* _Material for this task_:

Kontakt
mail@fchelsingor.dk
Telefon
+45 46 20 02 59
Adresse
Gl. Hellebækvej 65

---

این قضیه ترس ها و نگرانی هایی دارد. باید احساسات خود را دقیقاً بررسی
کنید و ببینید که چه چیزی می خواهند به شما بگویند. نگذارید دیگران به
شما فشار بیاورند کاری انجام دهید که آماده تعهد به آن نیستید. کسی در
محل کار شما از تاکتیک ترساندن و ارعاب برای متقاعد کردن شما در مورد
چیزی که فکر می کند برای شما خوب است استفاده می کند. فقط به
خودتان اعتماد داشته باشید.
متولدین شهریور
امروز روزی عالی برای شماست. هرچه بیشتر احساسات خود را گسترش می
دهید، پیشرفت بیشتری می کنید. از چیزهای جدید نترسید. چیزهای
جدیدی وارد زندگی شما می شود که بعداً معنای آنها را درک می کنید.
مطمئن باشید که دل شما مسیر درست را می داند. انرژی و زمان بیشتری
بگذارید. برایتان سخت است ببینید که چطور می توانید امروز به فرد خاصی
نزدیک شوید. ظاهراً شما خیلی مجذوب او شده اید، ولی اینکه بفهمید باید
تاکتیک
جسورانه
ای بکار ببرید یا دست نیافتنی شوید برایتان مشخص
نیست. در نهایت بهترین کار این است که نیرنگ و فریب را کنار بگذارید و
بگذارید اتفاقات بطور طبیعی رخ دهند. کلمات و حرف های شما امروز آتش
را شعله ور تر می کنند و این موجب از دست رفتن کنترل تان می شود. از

* _Goal of the exercise_: When you reach the line in the material above that holds "دهید، پیشرفت بیشتری", begin reproducing lines exactly, and stop after the line that holds "را شعله ور تر".

* _Exercise answer_:
دهید، پیشرفت بیشتری می کنید. از چیزهای جدید نترسید. چیزهای
جدیدی وارد زندگی شما می شود که بعداً معنای آنها را درک می کنید.
مطمئن باشید که دل شما مسیر درست را می داند. انرژی و زمان بیشتری
بگذارید. برایتان سخت است ببینید که چطور می توانید امروز به فرد خاصی
نزدیک شوید. ظاهراً شما خیلی مجذوب او شده اید، ولی اینکه بفهمید باید
تاکتیک
جسورانه
ای بکار ببرید یا دست نیافتنی شوید برایتان مشخص
نیست. در نهایت بهترین کار این است که نیرنگ و فریب را کنار بگذارید و
بگذارید اتفاقات بطور طبیعی رخ دهند. کلمات و حرف های شما امروز آتش
را شعله ور تر می کنند و این موجب از دست رفتن کنترل تان می شود. از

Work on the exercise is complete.